Slow and steady wins the race
One of the main things we consider when investing our clients hard-earned capital is the amount of risk, or volatility, they can emotionally handle.
Over the long term, historic data shows us that periods of high return tend to offset periods of low return. With the wonderful passage of time, these offsetting periods result in the dispersion of returns gravitating or converging toward the average.
What does this mean you may ask? Well, while returns may fluctuate widely from year to year, holding the asset for longer periods of time results in an apparent decrease in investment volatility.
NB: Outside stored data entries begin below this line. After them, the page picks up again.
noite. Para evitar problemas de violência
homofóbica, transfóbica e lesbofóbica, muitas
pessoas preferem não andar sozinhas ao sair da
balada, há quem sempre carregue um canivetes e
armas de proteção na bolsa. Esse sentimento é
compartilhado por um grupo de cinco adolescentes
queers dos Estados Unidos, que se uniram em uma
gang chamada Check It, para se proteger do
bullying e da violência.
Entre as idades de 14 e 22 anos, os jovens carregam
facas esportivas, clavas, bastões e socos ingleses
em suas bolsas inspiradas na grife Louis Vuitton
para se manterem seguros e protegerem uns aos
The graph below finely illustrates the range of compound annual returns for stocks/equities (or the great companies of the world); bonds (debt); and cash over one, five, and 20-year holding periods.
On an annual basis, since 1926, the returns of large-company equities have ranged from a high of 54% to a low of –43%.
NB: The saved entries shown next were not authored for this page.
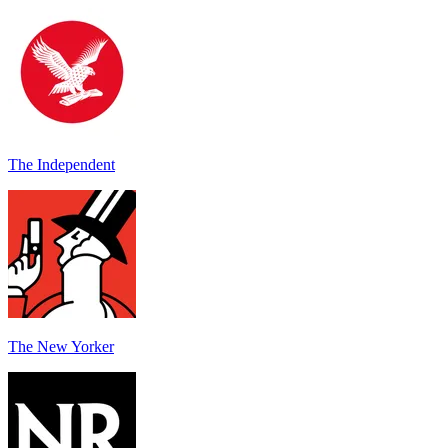
The Independent
The New Yorker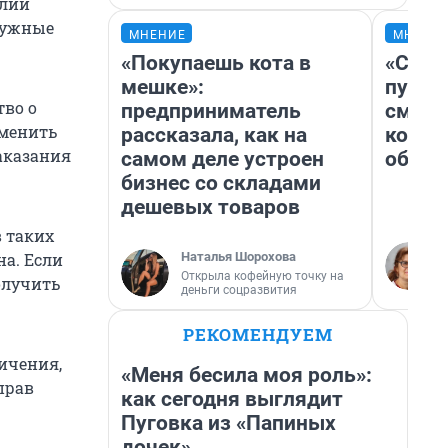
илии
 нужные
МНЕНИЕ
МНЕНИ
«Покупаешь кота в
«Спут
мешке»:
пургу»
тво о
предприниматель
смерт
аменить
рассказала, как на
котор
наказания
самом деле устроен
обнар
бизнес со складами
дешевых товаров
в таких
Наталья Шорохова
на. Если
Открыла кофейную точку на
олучить
деньги соцразвития
РЕКОМЕНДУЕМ
ичения,
«Меня бесила моя роль»:
прав
как сегодня выглядит
Пуговка из «Папиных
дочек»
The average returns range from 29% to –12% over five-year periods, and between 18% and 3% over 20-year periods. During the worst 20-year holding period for the equities, since 1926, equities still posted a positive 20-year compound annual return.
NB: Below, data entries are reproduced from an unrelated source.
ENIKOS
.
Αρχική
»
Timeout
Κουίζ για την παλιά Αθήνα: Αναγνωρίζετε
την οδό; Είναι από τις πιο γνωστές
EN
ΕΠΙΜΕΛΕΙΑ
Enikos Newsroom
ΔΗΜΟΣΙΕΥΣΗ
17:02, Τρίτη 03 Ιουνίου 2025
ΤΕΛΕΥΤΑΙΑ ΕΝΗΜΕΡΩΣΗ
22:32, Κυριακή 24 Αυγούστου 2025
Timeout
We’ll repeat that. Even during the worst recorded 20-year holding period for equities, since 1926, they still posted a positive compound return ………
Light bulb moment.
At Longhurst, we build investment portfolios designed to serve your financial plan. These portfolios will provide you with the greatest opportunity to achieve and maintain financial independence; retain comfort and dignity during retirement; and with hope, leave a meaningful legacy behind for your loved ones.
But to ensure you have the best possible chance of success you need to make sure you take a tortoise like approach to investing, and play the long game.
Be less hare.
Because evidence shows us that slow and steady wins the race.
About the data
Small stocks are represented by the Ibbotson® Small Company Stock Index. Large stocks are represented by the Ibbotson® Large Company Stock Index. Government bonds are represented by the 20-year U.S. government bond, and Treasury bills by the 30-day U.S. Treasury bill. An investment cannot be made directly in an index. The data assumes reinvestment of all income and does not account for taxes or transaction costs.
THE VALUE OF INVESTMENTS AND THE INCOME FROM THEM MAY GO DOWN. YOU MAY NOT GET BACK THE ORIGINAL AMOUNT INVESTED.